Over the past decade or so, impatience of the people of the formerly Northern Areas of Pakistan has grown with the governments of Pakistan. On my two visits, the last about eleven years back, people talked to me on trek, in the restaurants and in the buses about their frustration and disappointment over non-recognition of their legal and ethnic identity.
Diverse, as they are, many local and regional identities define them — Hunza, Nagar, Gilgit, Baltistan and Skardu. Many beautiful valleys, mountains, hills, streams, rivers, glaciers, peaks and deserts at the highest altitudes, add to the wonderful heritage of the globally acknowledged polite, civilised and hospitable people of the region.
No explanation of why their legal and political status has been in the limbo for the past 70 years has kept the people of Gilgit-Baltistan unsatisfied. They claim, and rightly so, that they were never, and are not people of Kashmir. Any conquest in the past by any raja of Kashmir or surrender of the territory by any colonial power cannot take away their birth right to claim their identity as people from Gilgit, Baltistan and Hunza. In my opinion, any claims contrary to their self-definition and claims for rights as full citizen of Pakistan, are frivolous and driven by narrow political and security interests.

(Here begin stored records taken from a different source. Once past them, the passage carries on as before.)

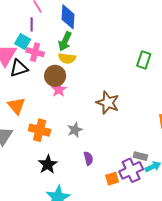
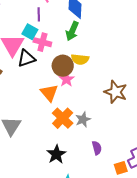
yellow semicircle: (67, 58) -> (80, 59), moved
orange triangle: (16, 106) -> (49, 93), moved
orange cross: (40, 130) -> (63, 118), moved, turned 30

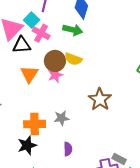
green arrow: (72, 31) -> (73, 30), turned -114
orange triangle: (49, 93) -> (29, 74), moved
orange cross: (63, 118) -> (35, 124), moved, turned 30

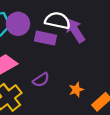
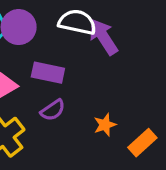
purple rectangle: (45, 38) -> (48, 73), moved

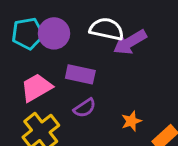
purple arrow: (103, 37) -> (130, 42), turned -88

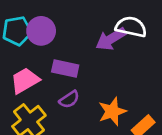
white semicircle: (107, 29) -> (131, 27), moved
orange star: (131, 121) -> (112, 111), size x1.5

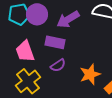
purple arrow: (111, 39) -> (68, 19), moved
pink trapezoid: (25, 81) -> (25, 51), turned -80

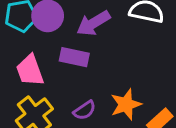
purple semicircle: (58, 65) -> (85, 110), moved

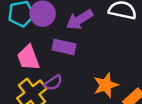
purple semicircle: (85, 110) -> (53, 83), moved

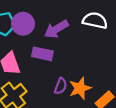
purple semicircle: (53, 83) -> (61, 86), moved, turned -35

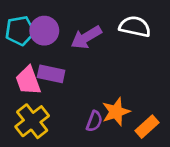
purple rectangle: (42, 54) -> (51, 74), moved
purple semicircle: (61, 86) -> (94, 121), moved

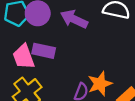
purple arrow: (86, 37) -> (74, 19), turned 56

The people of Gilgit-Baltistan have adequately reminded every government in Pakistan that they were the first to declare independence from the Maharaja of Kashmir and joined Pakistan without any coercion. We need to mention this to explain why this region has unnecessarily become entangled with the dispute regarding the formerly princely state of Jammu and Kashmir. Kashmir under the Maharaja was multi-ethnic, a princely kingdom in the making of which imperial sell-out and conquest had played a role. Never had the people of Gilgit-Baltistan identified themselves in any meaningful way with Kashmir and its ethnic undertones of Kashmiriat. Pakistan’s position on the region as a part of the disputed state has kept it in legal limbo for decades. And there has been a vocal political resistance from the parties and leaders of the Azad Kashmir against considering Gilgit-Baltistan as independent of the state.
The region’s separate identity is rooted in its history, its heritage, and more importantly in its ethnic identity, which is obviously very different from that of Kashmir. The geo-strategic and geo-economic importance of the region has greatly increased with the development of communication infrastructure beginning with the Karakorum highway — one of the great wonders of the world. The China-Pakistan Economic Corridor, the proposed mega hydro-electric projects and industrial zones, will further integrate the region with national and regional economies.
The whole region is full of economic opportunities from expanding tourism to use of water resources for regional and national development. Granting it the status of a province and representation along with provincial autonomy will spur investment and development. More importantly, the people will have the satisfaction of their rights, autonomy, control over resources and formal recognition of all of it. This is the route to integrating Gilgit-Baltistan to the national mainstream.
Published in The Express Tribune, December 9th, 2018.